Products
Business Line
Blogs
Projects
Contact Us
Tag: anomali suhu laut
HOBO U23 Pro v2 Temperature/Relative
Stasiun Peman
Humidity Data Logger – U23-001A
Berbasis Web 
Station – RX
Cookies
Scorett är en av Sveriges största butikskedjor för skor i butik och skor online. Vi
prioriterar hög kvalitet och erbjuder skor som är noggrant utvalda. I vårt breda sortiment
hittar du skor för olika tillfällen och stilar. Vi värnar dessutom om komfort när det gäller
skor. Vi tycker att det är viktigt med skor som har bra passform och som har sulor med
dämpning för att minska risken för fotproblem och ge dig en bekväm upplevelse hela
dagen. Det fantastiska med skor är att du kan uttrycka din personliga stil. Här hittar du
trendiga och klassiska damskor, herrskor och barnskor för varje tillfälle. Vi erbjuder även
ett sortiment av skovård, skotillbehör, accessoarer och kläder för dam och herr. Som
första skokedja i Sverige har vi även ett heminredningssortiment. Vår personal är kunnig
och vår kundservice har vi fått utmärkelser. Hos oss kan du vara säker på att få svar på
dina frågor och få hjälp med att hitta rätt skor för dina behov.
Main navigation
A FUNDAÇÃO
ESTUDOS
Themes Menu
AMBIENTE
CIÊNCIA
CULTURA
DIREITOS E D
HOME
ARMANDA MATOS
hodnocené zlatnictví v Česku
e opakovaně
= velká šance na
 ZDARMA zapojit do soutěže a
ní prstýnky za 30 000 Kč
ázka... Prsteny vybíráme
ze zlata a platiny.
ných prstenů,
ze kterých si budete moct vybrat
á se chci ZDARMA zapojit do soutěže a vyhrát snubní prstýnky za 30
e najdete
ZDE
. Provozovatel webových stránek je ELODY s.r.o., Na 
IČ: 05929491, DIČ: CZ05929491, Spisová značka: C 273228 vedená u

================================

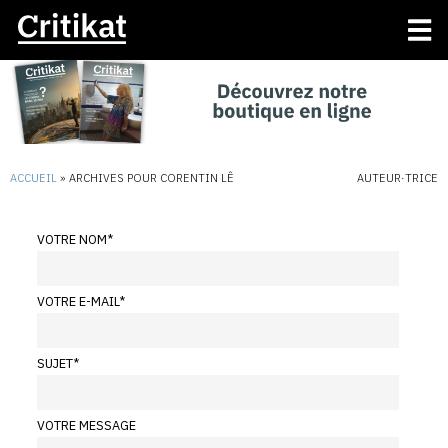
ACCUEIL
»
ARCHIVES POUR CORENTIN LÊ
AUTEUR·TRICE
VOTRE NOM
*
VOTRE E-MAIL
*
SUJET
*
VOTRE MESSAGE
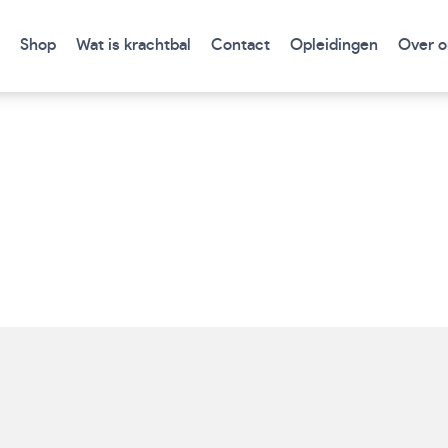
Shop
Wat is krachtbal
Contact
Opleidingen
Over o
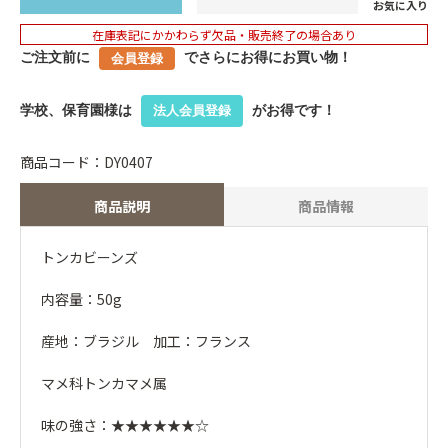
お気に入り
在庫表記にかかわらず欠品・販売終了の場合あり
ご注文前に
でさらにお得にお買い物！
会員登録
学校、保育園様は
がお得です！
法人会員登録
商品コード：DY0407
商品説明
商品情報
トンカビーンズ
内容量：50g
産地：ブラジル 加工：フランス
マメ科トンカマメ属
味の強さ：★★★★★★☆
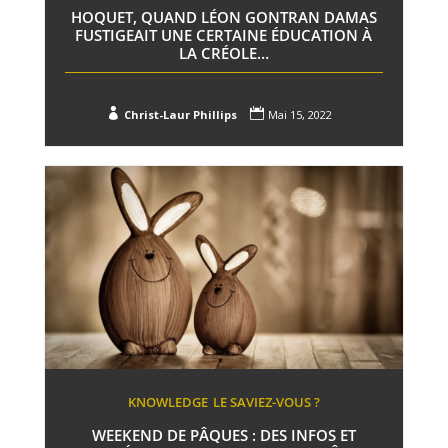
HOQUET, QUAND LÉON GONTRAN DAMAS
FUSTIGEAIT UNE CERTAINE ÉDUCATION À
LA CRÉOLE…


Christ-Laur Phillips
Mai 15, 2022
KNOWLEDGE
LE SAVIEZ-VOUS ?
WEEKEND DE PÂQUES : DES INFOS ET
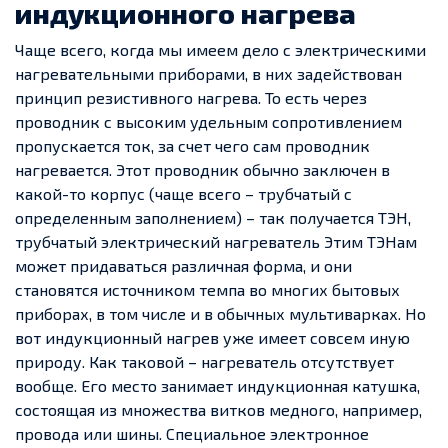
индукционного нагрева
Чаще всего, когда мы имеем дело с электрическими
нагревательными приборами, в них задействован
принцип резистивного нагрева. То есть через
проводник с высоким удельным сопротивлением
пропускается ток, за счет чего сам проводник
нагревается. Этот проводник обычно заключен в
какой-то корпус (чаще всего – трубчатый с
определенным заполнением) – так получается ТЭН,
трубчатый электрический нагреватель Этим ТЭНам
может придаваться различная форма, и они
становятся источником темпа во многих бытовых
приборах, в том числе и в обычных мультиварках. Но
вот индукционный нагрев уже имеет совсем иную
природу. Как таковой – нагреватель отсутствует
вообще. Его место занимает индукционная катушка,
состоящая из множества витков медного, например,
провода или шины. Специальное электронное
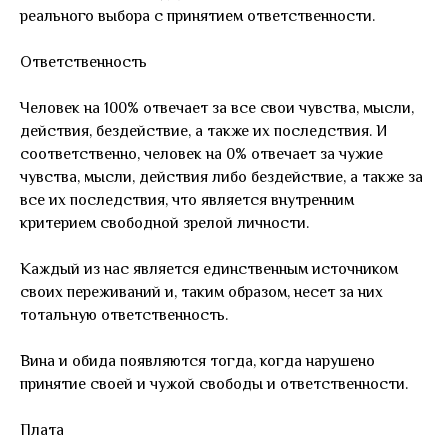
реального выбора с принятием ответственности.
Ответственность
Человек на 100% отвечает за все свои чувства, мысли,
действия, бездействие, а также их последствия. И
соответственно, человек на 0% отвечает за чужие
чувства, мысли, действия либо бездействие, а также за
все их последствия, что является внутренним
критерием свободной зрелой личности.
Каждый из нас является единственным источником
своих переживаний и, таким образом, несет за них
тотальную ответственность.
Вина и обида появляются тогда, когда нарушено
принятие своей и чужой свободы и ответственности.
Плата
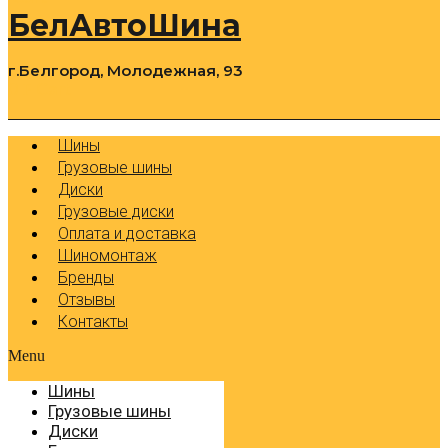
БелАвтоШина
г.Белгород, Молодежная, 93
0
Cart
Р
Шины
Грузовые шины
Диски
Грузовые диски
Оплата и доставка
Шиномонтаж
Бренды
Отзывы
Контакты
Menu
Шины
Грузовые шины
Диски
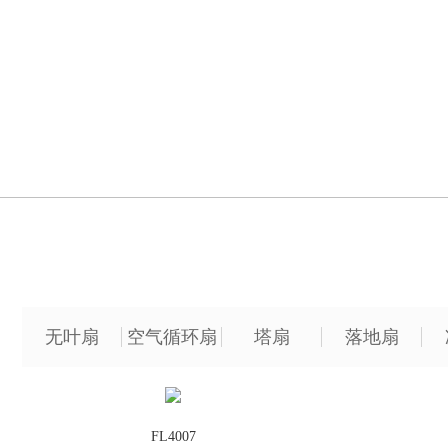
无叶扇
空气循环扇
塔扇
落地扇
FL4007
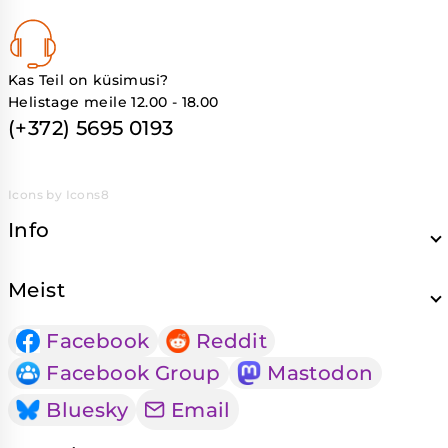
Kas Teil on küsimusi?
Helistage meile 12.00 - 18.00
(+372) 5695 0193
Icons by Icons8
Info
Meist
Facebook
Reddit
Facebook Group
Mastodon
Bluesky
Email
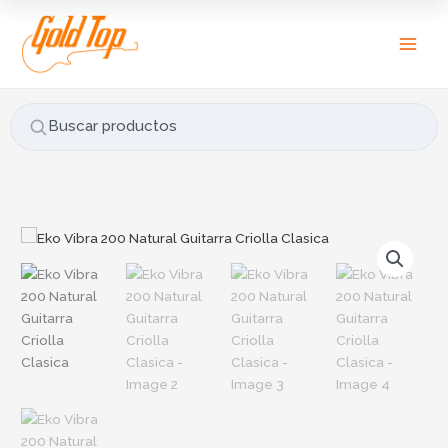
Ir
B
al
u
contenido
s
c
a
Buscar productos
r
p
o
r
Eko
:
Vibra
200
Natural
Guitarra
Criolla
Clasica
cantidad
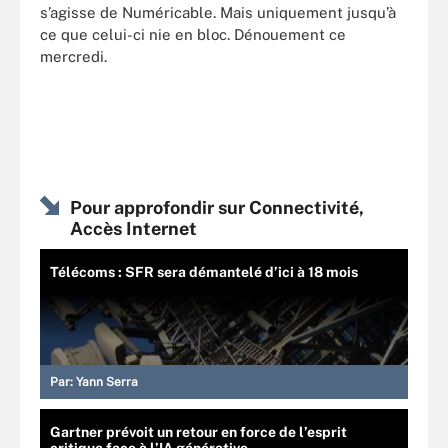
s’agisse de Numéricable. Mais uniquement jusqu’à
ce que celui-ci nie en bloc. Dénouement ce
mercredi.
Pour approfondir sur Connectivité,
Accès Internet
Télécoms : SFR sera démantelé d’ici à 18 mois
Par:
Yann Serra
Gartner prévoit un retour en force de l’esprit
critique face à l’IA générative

================================

What you will do:
The records are above. How many lines in them contain the word "последствия"? Give the number alone.

Task output:
2